Whether you’re a brand that has just begun thinking about utilizing the power of influencers or one that has dipped a toe into doing a few campaigns, there are many legal ins and outs that must be addressed to avoid disappointments and generate optimal results for all those involved.

It’s best to go over campaign concerns in advance, before any misunderstandings arise, or you might find your brand doing damage control.

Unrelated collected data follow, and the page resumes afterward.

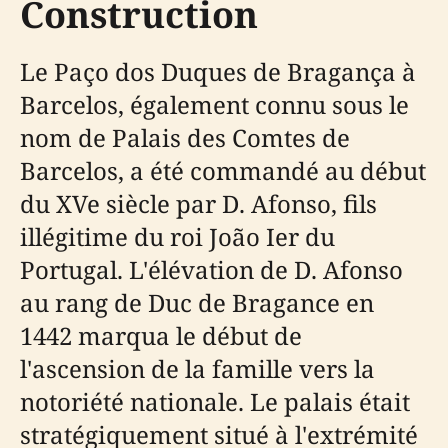
Construction
Le Paço dos Duques de Bragança à
Barcelos, également connu sous le
nom de Palais des Comtes de
Barcelos, a été commandé au début
du XVe siècle par D. Afonso, fils
illégitime du roi João Ier du
Portugal. L'élévation de D. Afonso
au rang de Duc de Bragance en
1442 marqua le début de
l'ascension de la famille vers la
notoriété nationale. Le palais était
stratégiquement situé à l'extrémité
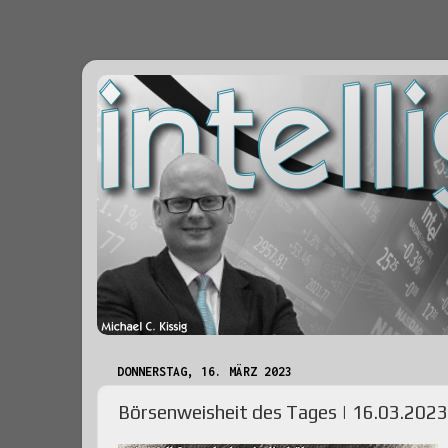
DONNERSTAG, 16. MÄRZ 2023
Börsenweisheit des Tages | 16.03.2023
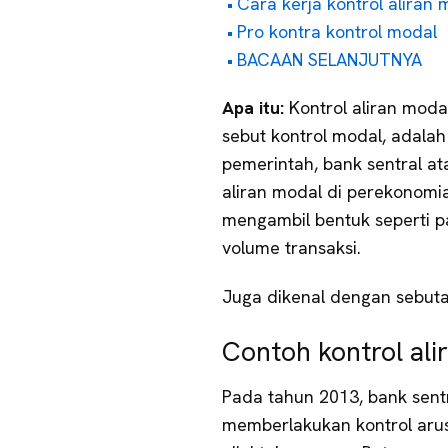
Cara kerja kontrol aliran 
Pro kontra kontrol modal
BACAAN SELANJUTNYA
Apa itu:
Kontrol aliran modal
sebut kontrol modal, adalah
pemerintah, bank sentral a
aliran modal di perekonomia
mengambil bentuk seperti pa
volume transaksi.
Juga dikenal dengan sebut
Contoh kontrol ali
Pada tahun 2013, bank sentra
memberlakukan kontrol aru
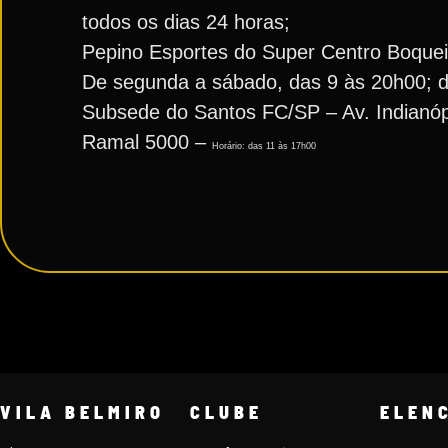
todos os dias 24 horas;
Pepino Esportes do Super Centro Boqueir
De segunda a sábado, das 9 às 20h00; 
Subsede do Santos FC/SP – Av. Indianópol
Ramal 5000 –
Horário: das 11 às 17h00
VILA BELMIRO
CLUBE
ELEN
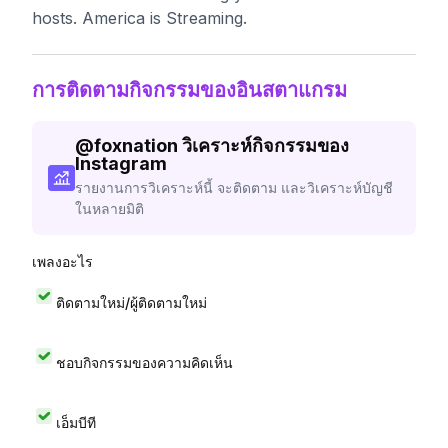
hosts. America is Streaming.
การติดตามกิจกรรมของอินสตาแกรม
@
foxnation
วิเคราะห์กิจกรรมของ
Instagram
รายงานการวิเคราะห์นี้ จะติดตาม และวิเคราะห์บัญชี
ในหลายมิติ
เพลงอะไร
ติดตามใหม่/ผู้ติดตามใหม่
ชอบกิจกรรมของความคิดเห็น
เอ็มบีที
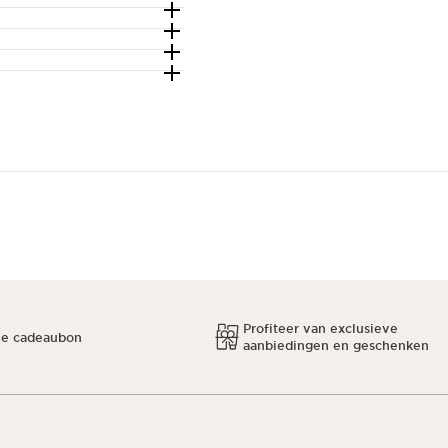
Profiteer van exclusieve
ne cadeaubon
aanbiedingen en geschenken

We asked BabbleBoxx’s General Counsel Ken Schoen to expound on some of the important legal issues to consider when launching an influencer marketing campaign.



What should go into a contract with influencers?

When not retaining an agency to manage individual or multiple influencers on a campaign, brands or agencies seeking to contract directly with influencers need to be mindful of important parameters to ensure their objectives are met.  I would consider including provisions that address:  deliverables (including timing, type of post, length, choice of platform), disclosures (ensuring FTC and WOMMA compliance), conduct (even listing topics to avoid e.g. politics, race relations), termination, exclusivity, pre-approvals, control and re-use of content.


What are the FTC disclosure requirements for an influencer marketing campaign?  

The FTC requires any influencer with a material connection to the brand being mentioned, to clearly and obviously disclose that connection every time they promote the product.  There are three key rules to avoiding issues with the FTC.  Influencers should say who they represent, say only what they believe and must not misrepresent who they are.  If an influencer is being paid to promote a product, the reader or follower should be able to discern easily that there is a relationship between the influencer and the brand or agency. Typically the use of the hashtags #ad or #sponsored will suffice, but the disclosure should be prominently featured at the beginning of a post, neither requiring a click-through to the end or going to another page, or that the entire post needs be read before the relationship is made apparent.


Do brands have ownership rights to paid content generated by influencers?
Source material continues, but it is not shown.